-- WORK REQUEST --
In the data that follows, find each line containing "sicurezza" and copy it.

=== Begin Enclosure ===

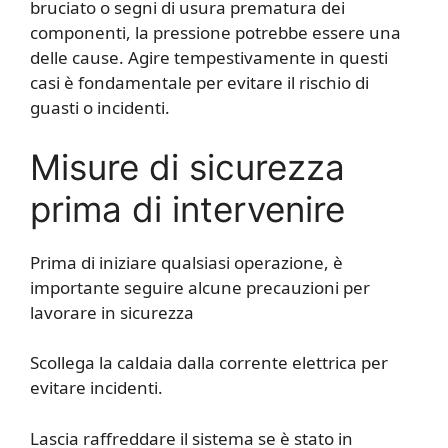
bruciato o segni di usura prematura dei
componenti, la pressione potrebbe essere una
delle cause. Agire tempestivamente in questi
casi è fondamentale per evitare il rischio di
guasti o incidenti.
Misure di sicurezza
prima di intervenire
Prima di iniziare qualsiasi operazione, è
importante seguire alcune precauzioni per
lavorare in sicurezza
Scollega la caldaia dalla corrente elettrica per
evitare incidenti.
Lascia raffreddare il sistema se è stato in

=== End Enclosure ===

-- REPLY --
Misure di sicurezza
lavorare in sicurezza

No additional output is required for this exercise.